Eine interessante Erörterung!
Ich möchte mich mit einigen Thesen daran beteiligen.
Rolle der USA
Zunächst möchte ich die Interessen des amerikanischen Großkapitals Anfang des 20. Jahrhunderts hervorheben. Das amerikanische Kapital war “jung”, von Resten der alten Feudalgesellschaften vollkommen frei, rassistisch-messianisch ausgerichtet und hatte folgende zentrale Interessen:
- Beerbung der in Krise befindlichen europäischen Imperialismen (GB, Frankreich, Deutschland, Italien, etc.)
- Eindämmung und Rückgängigmachung der russischen Oktoberrevolution, welche als gefahr für das kapitalistische Weltsystem gesehen wurde
Aus diesen beiden zentralen Interessen erklären sich viele der Ereignisse im Zusammenhang mit dem 2. Weltkrieg, vor allem die massive Unterstützung des Nationalsozialismus durch das US-amerikanische Großkapital. Bestimmung der Nazis aus der Sicht der Henry Ford etc. war die Zerschlagung der Sowjetunion, was der Selbstwahrnehmung der Nazi- Führung durchaus entsprach.
Die entsprechende Ideologie war der Antisemitismus, wonach alle modernen “Übel” wie Gewerkschaften, Sozialismus, Bolschewismus aus Verschwörungen des “Weltjudentums” zurückzuführen waren. Diese wahrliche “Verschwörungstheorie” war eine gedanklich Wiederspiegelung der Verhältnisse in der Bourgeosie selbst, die ihre Herrschaft im wesentlichen durch verdeckte Organisationen und “Geheimbünde” wahrnimmt.

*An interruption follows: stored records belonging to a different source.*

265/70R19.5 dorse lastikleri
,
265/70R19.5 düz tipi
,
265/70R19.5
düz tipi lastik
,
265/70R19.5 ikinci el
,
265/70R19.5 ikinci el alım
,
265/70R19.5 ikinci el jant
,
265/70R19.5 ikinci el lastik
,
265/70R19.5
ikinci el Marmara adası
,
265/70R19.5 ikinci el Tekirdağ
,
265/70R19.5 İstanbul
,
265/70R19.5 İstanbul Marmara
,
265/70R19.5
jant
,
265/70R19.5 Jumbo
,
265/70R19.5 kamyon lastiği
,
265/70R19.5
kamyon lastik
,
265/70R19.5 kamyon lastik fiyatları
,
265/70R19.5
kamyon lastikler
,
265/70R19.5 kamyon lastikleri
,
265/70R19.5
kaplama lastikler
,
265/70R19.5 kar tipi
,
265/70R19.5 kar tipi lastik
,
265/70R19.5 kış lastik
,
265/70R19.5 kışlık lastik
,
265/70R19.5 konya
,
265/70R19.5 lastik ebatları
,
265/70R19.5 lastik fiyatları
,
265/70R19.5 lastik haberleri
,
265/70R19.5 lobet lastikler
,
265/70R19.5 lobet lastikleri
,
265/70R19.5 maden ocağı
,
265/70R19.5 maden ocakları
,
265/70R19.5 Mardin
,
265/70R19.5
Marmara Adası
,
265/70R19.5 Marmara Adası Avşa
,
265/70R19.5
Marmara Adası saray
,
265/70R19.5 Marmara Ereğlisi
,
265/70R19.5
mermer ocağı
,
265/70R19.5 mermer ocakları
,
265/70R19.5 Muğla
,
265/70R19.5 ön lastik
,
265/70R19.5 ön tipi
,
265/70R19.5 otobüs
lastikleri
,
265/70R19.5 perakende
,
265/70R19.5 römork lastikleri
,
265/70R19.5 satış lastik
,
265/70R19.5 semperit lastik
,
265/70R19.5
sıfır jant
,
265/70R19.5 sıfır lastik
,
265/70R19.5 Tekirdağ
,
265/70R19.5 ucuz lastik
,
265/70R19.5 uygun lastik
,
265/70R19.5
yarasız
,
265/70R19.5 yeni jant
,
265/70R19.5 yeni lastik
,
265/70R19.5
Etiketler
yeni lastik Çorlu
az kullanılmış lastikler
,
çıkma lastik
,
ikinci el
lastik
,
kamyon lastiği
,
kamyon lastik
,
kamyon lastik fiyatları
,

So erklärt sich
- die ideelle Vaterschaft eines Henry Ford für das Hitlersche Machwerk “Mein Kampf”
- die massive Unterstützung der NSDAP und später der Wiederaufrüstung der Wehrmacht durch amerikanische Banken
- der Interessensgegensatz zwischen dem US-Kapital und den gealterten Imperialismen der Entente
Rolle der Entente
Die gealterten Imperialismen der Entente (GB, Frankreich) hatten im wesentlichen folgende Interessen:
- Eindämmung und Niederhaltung des im 1.Weltkrieg geschlagenen deutschen Imperialismus (den die Entente nur durch die Unterstützung der USA hatte gewinnen können).

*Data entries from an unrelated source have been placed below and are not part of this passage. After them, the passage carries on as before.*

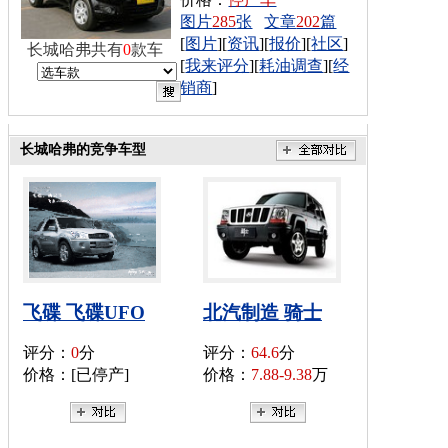
图片
285
张
文章
202
篇
[
图片
][
资讯
][
报价
][
社区
]
长城哈弗共有
0
款车
[
我来评分
][
耗油调查
][
经
销商
]
长城哈弗的竞争车型
飞碟 飞碟UFO
北汽制造 骑士
评分：
0
分
评分：
64.6
分
价格：[已停产]
价格：
7.88-9.38
万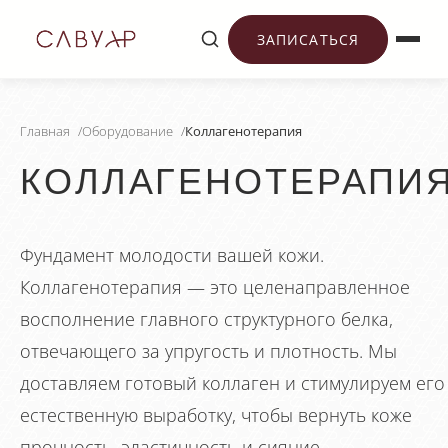
ЗАПИСАТЬСЯ
Главная
/
Оборудование
/
Коллагенотерапия
КОЛЛАГЕНОТЕРАПИ
Фундамент молодости вашей кожи.
Коллагенотерапия — это целенаправленное
восполнение главного структурного белка,
отвечающего за упругость и плотность. Мы
доставляем готовый коллаген и стимулируем его
естественную выработку, чтобы вернуть коже
прочность, эластичность и сияние.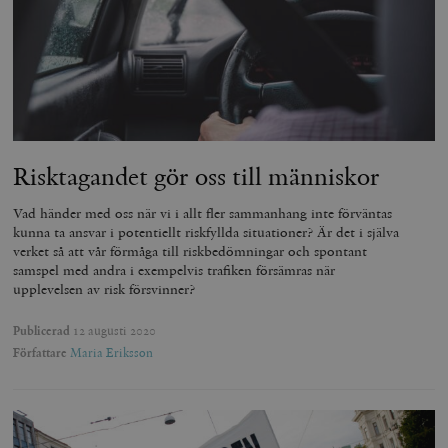
Risktagandet gör oss till människor
Vad händer med oss när vi i allt fler sammanhang inte förväntas
kunna ta ansvar i potentiellt riskfyllda situationer? Är det i själva
verket så att vår förmåga till riskbedömningar och spontant
samspel med andra i exempelvis trafiken försämras när
upplevelsen av risk försvinner?
Publicerad
12 augusti 2020
Författare
Maria Eriksson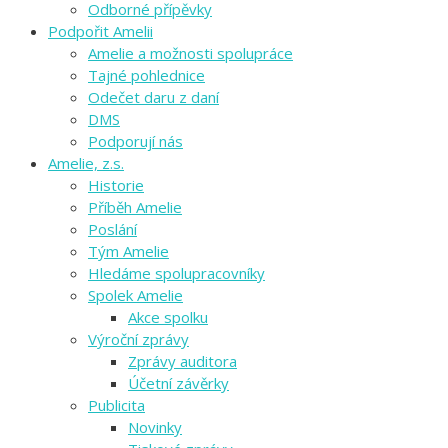
Odborné přípěvky
Podpořit Amelii
Amelie a možnosti spolupráce
Tajné pohlednice
Odečet daru z daní
DMS
Podporují nás
Amelie, z.s.
Historie
Příběh Amelie
Poslání
Tým Amelie
Hledáme spolupracovníky
Spolek Amelie
Akce spolku
Výroční zprávy
Zprávy auditora
Účetní závěrky
Publicita
Novinky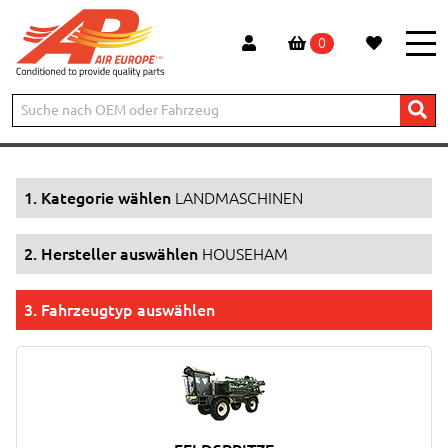
0
Start
Produkte
LANDMASCHINEN
HOUSEHAM
1. Kategorie wählen
LANDMASCHINEN
2. Hersteller auswählen
HOUSEHAM
3. Fahrzeugtyp auswählen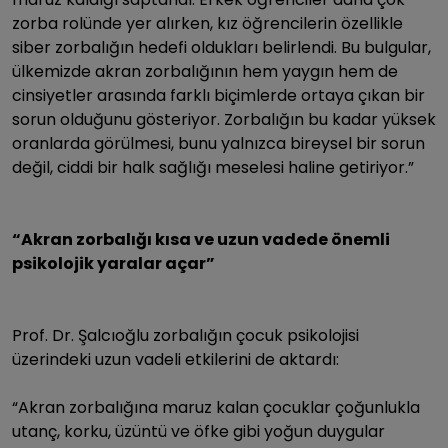
zorba rolünde yer alırken, kız öğrencilerin özellikle
siber zorbalığın hedefi oldukları belirlendi. Bu bulgular,
ülkemizde akran zorbalığının hem yaygın hem de
cinsiyetler arasında farklı biçimlerde ortaya çıkan bir
sorun olduğunu gösteriyor. Zorbalığın bu kadar yüksek
oranlarda görülmesi, bunu yalnızca bireysel bir sorun
değil, ciddi bir halk sağlığı meselesi haline getiriyor.”
“Akran zorbalığı kısa ve uzun vadede önemli
psikolojik yaralar açar”
Prof. Dr. Şalcıoğlu zorbalığın çocuk psikolojisi
üzerindeki uzun vadeli etkilerini de aktardı:
“Akran zorbalığına maruz kalan çocuklar çoğunlukla
utanç, korku, üzüntü ve öfke gibi yoğun duygular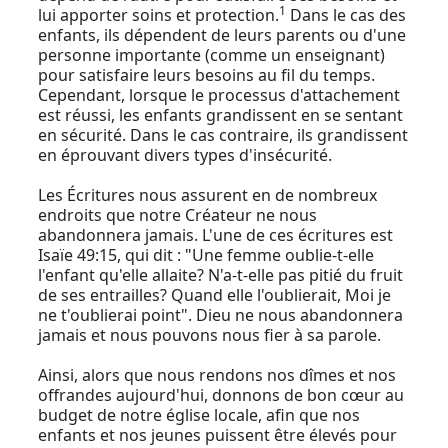
1
lui apporter soins et protection.
Dans le cas des
enfants, ils dépendent de leurs parents ou d'une
personne importante (comme un enseignant)
pour satisfaire leurs besoins au fil du temps.
Cependant, lorsque le processus d'attachement
est réussi, les enfants grandissent en se sentant
en sécurité. Dans le cas contraire, ils grandissent
en éprouvant divers types d'insécurité.
Les Écritures nous assurent en de nombreux
endroits que notre Créateur ne nous
abandonnera jamais. L'une de ces écritures est
Isaïe 49:15, qui dit : "Une femme oublie-t-elle
l'enfant qu'elle allaite? N'a-t-elle pas pitié du fruit
de ses entrailles? Quand elle l'oublierait, Moi je
ne t'oublierai point". Dieu ne nous abandonnera
jamais et nous pouvons nous fier à sa parole.
Ainsi, alors que nous rendons nos dîmes et nos
offrandes aujourd'hui, donnons de bon cœur au
budget de notre église locale, afin que nos
enfants et nos jeunes puissent être élevés pour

- Eindämmung und Rückgängigmachung der russischen Oktoberrevolution, welche als gefahr für das kapitalistische Weltsystem gesehen wurde
Die Widersprüchlichkeiten des Verhaltens der Entente etwa im Zusammenhang mit dem Münchner Abkommen erklären sich daraus.

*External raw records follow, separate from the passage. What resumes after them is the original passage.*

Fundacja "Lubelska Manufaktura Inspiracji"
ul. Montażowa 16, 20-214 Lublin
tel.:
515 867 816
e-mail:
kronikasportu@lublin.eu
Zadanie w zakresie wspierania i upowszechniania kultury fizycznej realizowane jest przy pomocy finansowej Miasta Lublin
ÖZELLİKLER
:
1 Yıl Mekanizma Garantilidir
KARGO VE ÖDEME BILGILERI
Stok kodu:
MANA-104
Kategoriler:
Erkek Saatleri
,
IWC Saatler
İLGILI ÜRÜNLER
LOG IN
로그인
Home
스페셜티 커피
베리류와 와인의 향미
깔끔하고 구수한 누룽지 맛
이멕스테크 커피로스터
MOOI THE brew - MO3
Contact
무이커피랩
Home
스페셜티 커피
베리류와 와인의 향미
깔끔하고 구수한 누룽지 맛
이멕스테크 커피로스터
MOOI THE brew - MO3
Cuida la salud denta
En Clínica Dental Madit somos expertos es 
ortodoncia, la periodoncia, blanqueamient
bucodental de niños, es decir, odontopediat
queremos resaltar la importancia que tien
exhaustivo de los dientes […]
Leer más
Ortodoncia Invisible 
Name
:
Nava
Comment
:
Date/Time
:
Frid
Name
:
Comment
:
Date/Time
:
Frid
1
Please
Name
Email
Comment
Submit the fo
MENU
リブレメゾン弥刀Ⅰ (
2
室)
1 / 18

Es war nun einmal allein Deutschland von allen imperialistischen Mächten, das auch nur die Chance hatte, gegen die Sowjetunion direkt Krieg zu führen.
Die Rolle Polens
Interessant in diesem Zusammenhang, dass Trotzki 1933 (nach der Machtergreifung Hitlers) einen bevorstehenden Krieg Deutschlands gegen die Sowjetunion prognostizierte (was ja auch eingetreten ist). Allerdings prognostizierte er ein Bündnis Hitlerdeutschlands mit Polen gegen die Sowjetunion (was nicht eingetreten ist). Ursächlich dafür: 1933 regierte in Polen noch das scharf antirussische und antibolschewistische Pilsudsky-Regime, 1939 allerdings der traditionell deutschfeindliche andere Flügel der polnischen “Elite”, die Endecija (”Nationaldemokraten”). Polen war in den 30er Jahren tatsächlich nach Osten “überdehnt” durch Annektionen rein weissrussischer und ukrainischer Territorien. Die Endecija war Angriffsplänen gegenüber der UdSSR abhold, weswegen Polen für Hitler ein Hindernis auf dem Weg nach Osten war.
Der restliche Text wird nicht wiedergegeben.